The previous Labour government bestowed a legacy upon NZ that included the first ever review of broadcasting regulations.
Essentially the question being asked in this review is: does the current market situation warrant government intervention?
Firstly, let’s look at the market. In NZ, there are essentially three players in the television market. TVNZ is the free-to-air state broadcaster (Channels One, 2 and other Freeview offerings). CanWest is a private sector free-to-air broadcaster (TV3 and C4). SKY TV is the pay-tv competitor, which crucially also owns the free-to-air Prime channel. Free-to-air networks financially depend on advertising (and in the case of TVNZ, government funding too) while pay-tv networks depend largely on subscriptions from viewers.
SKY commonly purchases ‘big’ sporting events, such as rugby league and union test matches, to show on its pay-tv channels, with delayed replays on free-to-air Prime. Critics suggest that this arrangement is unfair as it allows them to ‘siphon’ sports events from free-to-air to pay-tv and consequently ‘hoard’ them. Sensationalist terms such as “astonishing dominance” and “free-to-air under threat” are used in the article cited above, for example.
The reality is that 45% of the population has SKY, while 91% of the population can get Prime on terrestrial (i.e. not digital) coverage. This implies that 45% of the population can view such matches live, 46% can view them delayed, while 9% can’t watch the match at their place of residence. 9% is a relatively small proportion of the population, particularly when you take into account that they could watch the game at a local bar or friend’s house, for example, should they really wish to see it. Similarly, those with only delayed coverage at their place of residence could watch the game live elsewhere should they so desire.
In my opinion, the way SKY are segmenting the market is pretty clever – they are able to extract surplus from those prepared to pay for live sport, while at the same time provide a lower-quality (delayed) alternative for the vast majority of those not prepared to pay for it. And if someone is not prepared to incur any cost (financial and/or effort) to watch the game (either delayed or live), then they probably don’t value the game that highly. 😉 In this sense, I don’t see any argument for intervention, as consumers are ultimately in control of how they consume such sport.
Furthermore, there is a strong degree of self-regulation occurring in the market. Just last month SKY announced a collaboration with TVNZ and CanWest to share TV coverage of the 2011 Rugby World Cup. SKY are aware that appearing too dominant would not help its public image (and hence its image in the government’s eyes).
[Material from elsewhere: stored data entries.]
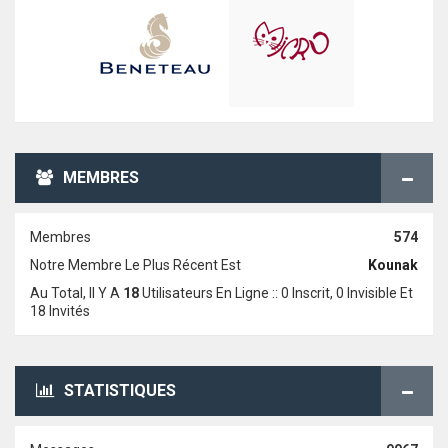
MEMBRES
Membres
574
Notre Membre Le Plus Récent Est
Kounak
Au Total, Il Y A
18
Utilisateurs En Ligne :: 0 Inscrit, 0 Invisible Et
18 Invités
STATISTIQUES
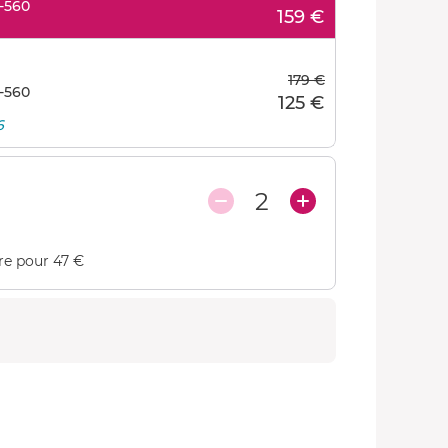
-560
159 €
179 €
-560
125 €
6
2
re pour 47 €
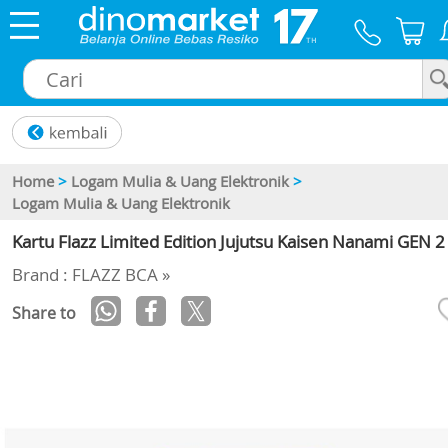
×
Home
>
Logam Mulia & Uang Elektronik
>
Logam Mulia & Uang Elektronik
Kartu Flazz Limited Edition Jujutsu Kaisen Nanami GEN 2
Brand : FLAZZ BCA »
Share to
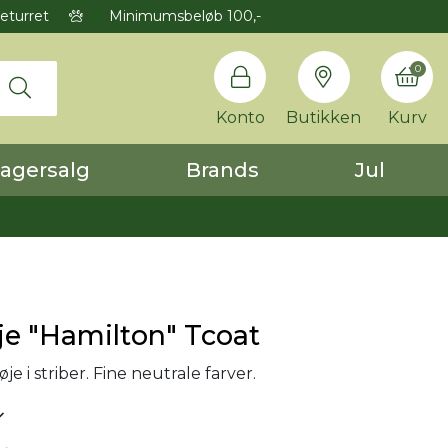
eturret
Minimumsbeløb 100,-
0
Konto
Butikken
Kurv
agersalg
Brands
Jul
øje "Hamilton" Tcoat
røje i striber. Fine neutrale farver.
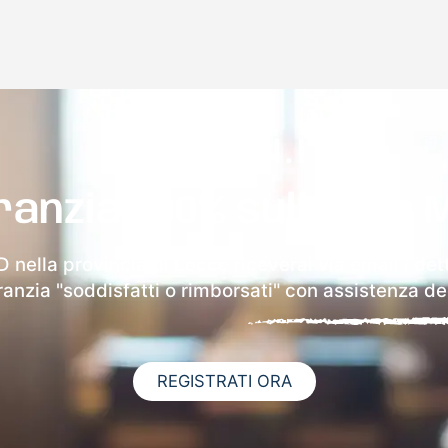
ranzia 100% sulla tua 
 nella provincia di Lecce riceverai via email i det
aranzia "soddisfatti o rimborsati" con assistenza ded
REGISTRATI ORA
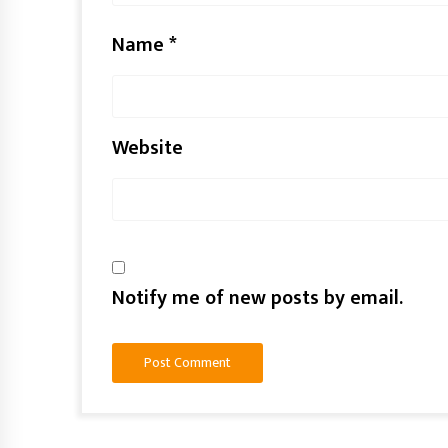
Name
*
Website
Notify me of new posts by email.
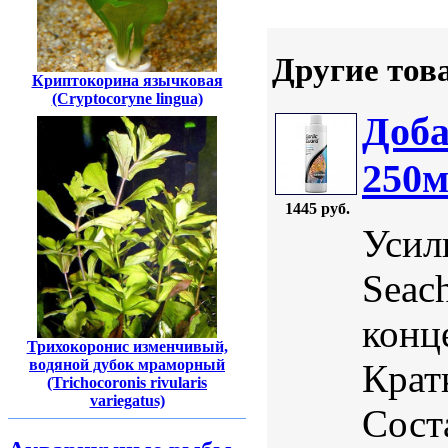
Другие тов
Криптокорина язычковая
(Cryptocoryne lingua)
Доба
250
1445 руб.
Усил
Seac
конц
Трихокоронис изменчивый,
водяной дубок мраморный
Крат
(Trichocoronis rivularis
variegatus)
Сост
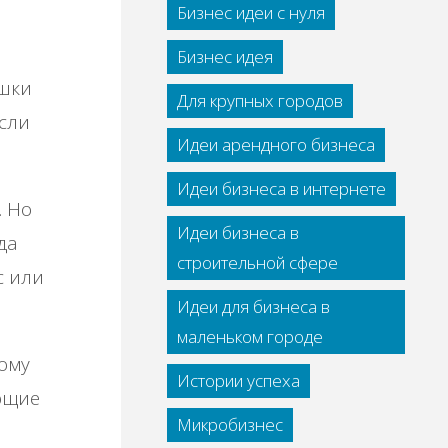
Бизнес идеи с нуля
Бизнес идея
ишки
Для крупных городов
сли
Идеи арендного бизнеса
Идеи бизнеса в интернете
. Но
Идеи бизнеса в
да
строительной сфере
с или
Идеи для бизнеса в
маленьком городе
тому
Истории успеха
ающие
Микробизнес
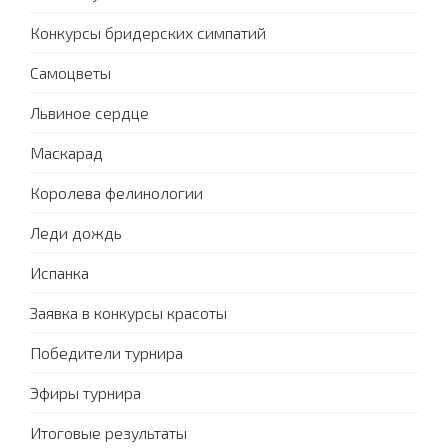
Конкурсы бридерских симпатий
Самоцветы
Львиное сердце
Маскарад
Королева фелинологии
Леди дождь
Испанка
Заявка в конкурсы красоты
Победители турнира
Эфиры турнира
Итоговые результаты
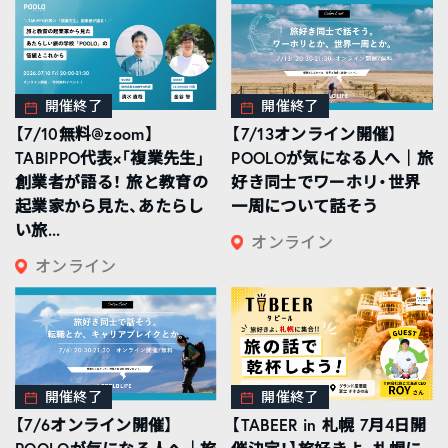
開催終了
開催終了
【7/10無料@zoom】
【7/13オンライン開催】
TABIPPO代表×「複業先生」
POOLOが気になる人へ｜旅
創業者が語る！ 旅と教育の
好き同士でワーホリ・世界
起業家から見た、あたらし
一周について話そう
い旅...
オンライン
オンライン
開催終了
開催終了
【7/6オンライン開催】
【TABEER in 札幌 7月4日開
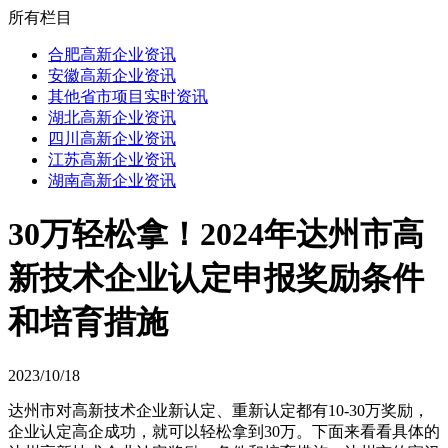
所有栏目
合肥高新企业资讯
安徽高新企业资讯
其他省市项目实时资讯
湖北高新企业资讯
四川高新企业资讯
江苏高新企业资讯
湖南高新企业资讯
30万轻松拿！2024年达州市高
新技术企业认定申报奖励条件
和培育措施
2023/10/18
达州市对高新技术企业新认定、重新认定都有10-30万奖励，
企业认定高企成功，就可以轻松拿到30万。下面来看看具体的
I see no reason for the pay-TV market in New Zealand to be regulated. Consumers are currently able to access what they want at the appropriate price, while SKY is obviously mindful of not abusing it’s position as the sole provider of pay-TV here. Indeed, greater regulation of the market would probably scare away potential new entrants, which I think would be a lot more beneficial for the market than any form of government intervention, in terms of introducing new technologies faster and cheaper, as well as other efficiency gains associated with increased competition.